Stromanbieter behält Kundenservice im Konzern
Aktuell arbeiten im Kundenservice von Vattenfall insgesamt rund 900 Mitarbeiter, wovon gut 500 im Bereich für Haushalts- und Industriekunden auf den Standort Berlin entfallen und 400 weitere Beschäftigte auf Hamburg. Wie Medienberichten zufolge aus Konzernkreisen zu erfahren war, hält der Stromanbieter die Kosten im Kundenservice im Vergleich zu anderen Energieversorgern für zu hoch. Nach dem Atomausstieg in Deutschland hat auch Vattenfall beschlossen, die Kosten im gesamten Konzern zu reduzieren.
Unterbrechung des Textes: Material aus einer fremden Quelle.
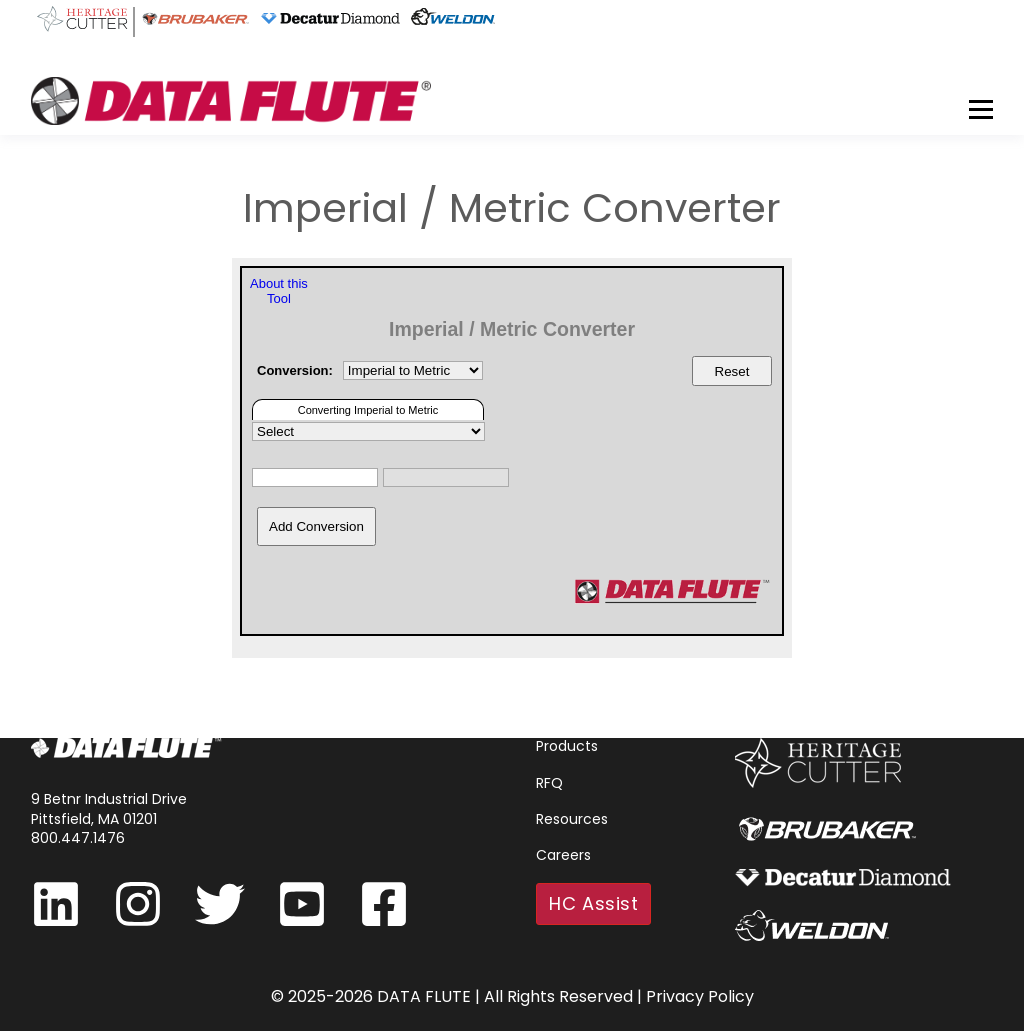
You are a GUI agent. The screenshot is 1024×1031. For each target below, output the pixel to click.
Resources (572, 819)
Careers (563, 855)
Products (567, 746)
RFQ (549, 783)
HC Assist (593, 903)
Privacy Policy (700, 996)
Ziel der Maßnahmen ist die Einsparung einer Summe von umgerechnet 600 Millionen Euro jährlich.
Große Stromanbieter müssen sparen
Vattenfall ist einer der vier großen Stromanbieter in Deutschland, die einen Großteil des Marktgeschehens beherrschen und als Betreiber von Atomkraftwerken von der Entscheidung zur Energiewende besonders betroffen sind. So haben die Konkurrenten E.ON und RWE umfassende Sparprogramme beschlossen, die auch mit einem Abbau von Arbeitsplätzen einhergehen. Vor allem bei E.ON ist der Stellenabbau mit konzernweit 11.000 Beschäftigten (davon etwa 6.000 in Deutschland) ein großes Thema. Allerdings versprechen alle Energiekonzerne, die Maßnahmen möglichst sozialverträglich zu gestalten und mit den Arbeitnehmervertretern eine praktikable Lösung zu finden. Nach dem Atomunglück von Fukushima hatte die Bundesregierung eine Kehrtwende bei der Energiepolitik beschlossen. Neben der sofortigen Abschaltung der ältesten Atomkraftwerke belasten auch die schlechten Börsenergebnisse die Bilanzen der Stromanbieter.